The commander of the Ventura, an Englishman named Captain George John Fake, was a veteran mariner who, for a number of years, had captained the route between Monterey and San Francisco. But this was his first trip from Monterey to Southern California.
The Partington family came up to Point Sur in order to meet the steamer at the appointed time. For many hours they waited. Shortly after sunset, they stood on the bluff, unable to see anything in the dense fog which was made thicker by the light of the full moon.
Captain Fake couldn’t see anything either.
Around 9:00 pm, the Ventura wrecked on a submerged cluster of rocks, just north of Point Sur, about 200 yards from shore.
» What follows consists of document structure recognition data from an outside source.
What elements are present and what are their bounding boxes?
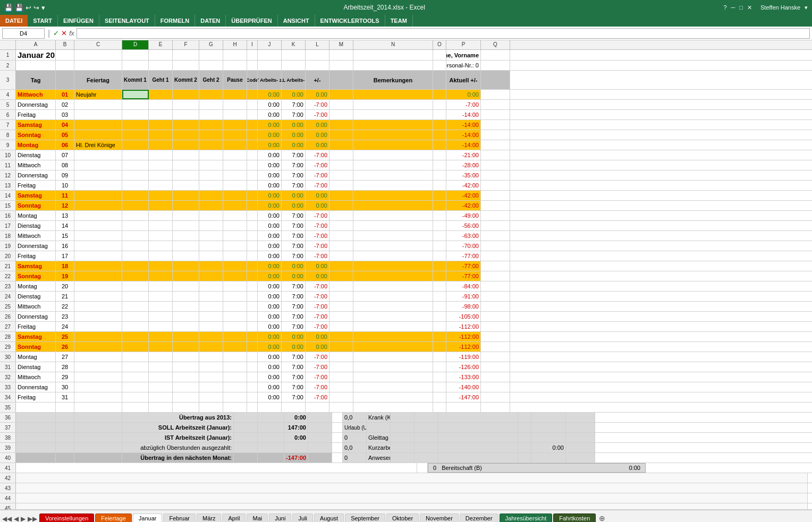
cell-A7[interactable]: Samstag [16,120,56,130]
cell-G11[interactable] [199,160,223,170]
cell-O13[interactable] [433,181,446,190]
cell-K10[interactable]: 7:00 [282,150,306,160]
cell-D8[interactable] [122,130,149,140]
cell-B8[interactable]: 05 [56,130,74,140]
cell-N9[interactable] [353,140,433,150]
cell-D10[interactable] [122,150,149,160]
cell-F6[interactable] [173,110,199,119]
cell-E2[interactable] [149,61,173,70]
cell-J15[interactable]: 0:00 [258,201,282,210]
cell-I4[interactable] [247,90,258,99]
cell-M10[interactable] [329,150,353,160]
cell-A14[interactable]: Samstag [16,191,56,200]
cell-C2[interactable] [74,61,122,70]
tab-seitenlayout[interactable]: SEITENLAYOUT [99,15,155,27]
cell-O15[interactable] [433,201,446,210]
cell-Q7[interactable] [481,120,510,130]
tab-juli[interactable]: Juli [292,514,313,522]
cell-B12[interactable]: 09 [56,170,74,180]
cell-P4-aktuell[interactable]: 0:00 [446,90,481,99]
cell-A13[interactable]: Freitag [16,181,56,190]
cell-Q3[interactable] [481,71,510,89]
col-header-K[interactable]: K [282,40,306,49]
cell-G14[interactable] [199,191,223,200]
cell-D2[interactable] [122,61,149,70]
cell-N1[interactable] [353,50,433,60]
col-header-P[interactable]: P [446,40,481,49]
cell-J13[interactable]: 0:00 [258,181,282,190]
tab-ueberpruefen[interactable]: ÜBERPRÜFEN [226,15,277,27]
cell-C15[interactable] [74,201,122,210]
cell-F9[interactable] [173,140,199,150]
cell-I1[interactable] [247,50,258,60]
cell-G10[interactable] [199,150,223,160]
cell-C4-feiertag[interactable]: Neujahr [74,90,122,99]
cell-M6[interactable] [329,110,353,119]
cell-P8[interactable]: -14:00 [446,130,481,140]
cancel-formula-icon[interactable]: ✕ [61,29,67,37]
cell-J11[interactable]: 0:00 [258,160,282,170]
cell-M3[interactable] [329,71,353,89]
cell-M9[interactable] [329,140,353,150]
tab-maerz[interactable]: März [197,514,221,522]
cell-H9[interactable] [223,140,247,150]
add-sheet-button[interactable]: ⊕ [599,514,605,522]
cell-N12[interactable] [353,170,433,180]
cell-P11[interactable]: -28:00 [446,160,481,170]
cell-G8[interactable] [199,130,223,140]
tab-april[interactable]: April [222,514,246,522]
cell-A11[interactable]: Mittwoch [16,160,56,170]
tab-jahresuebersicht[interactable]: Jahresübersicht [500,514,553,522]
cell-K13[interactable]: 7:00 [282,181,306,190]
cell-G3[interactable]: Geht 2 [199,71,223,89]
cell-D13[interactable] [122,181,149,190]
cell-H4[interactable] [223,90,247,99]
tab-voreinstellungen[interactable]: Voreinstellungen [39,514,94,522]
cell-E7[interactable] [149,120,173,130]
cell-F5[interactable] [173,100,199,109]
cell-M12[interactable] [329,170,353,180]
cell-D6[interactable] [122,110,149,119]
tab-november[interactable]: November [420,514,459,522]
cell-D11[interactable] [122,160,149,170]
col-header-I[interactable]: I [247,40,258,49]
cell-I13[interactable] [247,181,258,190]
cell-H15[interactable] [223,201,247,210]
cell-F11[interactable] [173,160,199,170]
cell-I5[interactable] [247,100,258,109]
cell-N10[interactable] [353,150,433,160]
cell-F4[interactable] [173,90,199,99]
cell-C13[interactable] [74,181,122,190]
cell-L10[interactable]: -7:00 [306,150,329,160]
cell-L14[interactable]: 0:00 [306,191,329,200]
cell-I14[interactable] [247,191,258,200]
cell-C5[interactable] [74,100,122,109]
cell-P2[interactable]: Personal-Nr.: 0 [446,61,481,70]
cell-K3[interactable]: SOLL Arbeits- zeit [282,71,306,89]
col-header-O[interactable]: O [433,40,446,49]
cell-O4[interactable] [433,90,446,99]
col-header-F[interactable]: F [173,40,199,49]
cell-F14[interactable] [173,191,199,200]
cell-M4[interactable] [329,90,353,99]
tab-juni[interactable]: Juni [269,514,291,522]
cell-L4-pm[interactable]: 0:00 [306,90,329,99]
col-header-H[interactable]: H [223,40,247,49]
cell-K9[interactable]: 0:00 [282,140,306,150]
cell-I12[interactable] [247,170,258,180]
cell-P10[interactable]: -21:00 [446,150,481,160]
cell-O1[interactable] [433,50,446,60]
cell-L5[interactable]: -7:00 [306,100,329,109]
cell-K11[interactable]: 7:00 [282,160,306,170]
cell-D15[interactable] [122,201,149,210]
cell-N4[interactable] [353,90,433,99]
cell-D5[interactable] [122,100,149,109]
cell-D1[interactable] [122,50,149,60]
cell-B10[interactable]: 07 [56,150,74,160]
cell-K15[interactable]: 0:00 [282,201,306,210]
cell-Q4[interactable] [481,90,510,99]
tab-formeln[interactable]: FORMELN [155,15,195,27]
col-header-A[interactable]: A [16,40,56,49]
cell-I2[interactable] [247,61,258,70]
tab-nav-next[interactable]: ▶ [21,515,26,522]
Her bottom was stove in and the ship was grounded in twelve feet of water, her head to the sea.
It was said that the absence of a lighthouse on the coast was a contributing factor to the disaster. However, the Sacramento Daily Union informed its readers that Captain Fake, “was indulging too freely in liquor.”
The Partingtons lost many of their important tools and treasures when the mules went over the precipice on the journey from Santa Cruz. All of their remaining possessions and furniture were on board the Ventura. Little of the ship’s cargo was insured. If the sea remained calm, there was a slim possibility that some of the frieght might still be saved.
Every Tuesday at 4:00 pm, the steamer Santa Cruz, departed the Washington Street wharf in Santa Cruz, bound for Monterey and Moss Landing. The Santa Cruz was commanded by Captain Herman Daggett Leland, a 45-year-old, seasoned mariner from Bar Harbor, Maine.
Upon arriving at the wharf in Monterey, Captain Leland was dispatched to rescue passengers from the wreck of the U.S.S.Ventura. Experience had taught Captain Leland to exercise extreme caution when navigating the jagged Point Sur coastline. Everyone aboard the U.S.S. Ventura eventually reached the shore, leaving the ship to break up on the rocks and sink. There were 225 passengers on board and, remarkably, not a life was lost.
On the following day, the Sacramento Daily Union reported:
“The Ventura was seen from the Santa Cruz at dawn this morning about a mile to the northward. She was firmly grounded on the rocks with about fourteen feet of water in the hold. But little wreckage had been washed ashore up to the time of the departure of the Santa Cruz, but a heavy western wind was prevailing, which, if it continues until flood tide, will completely demolish the vessel against the rocks.”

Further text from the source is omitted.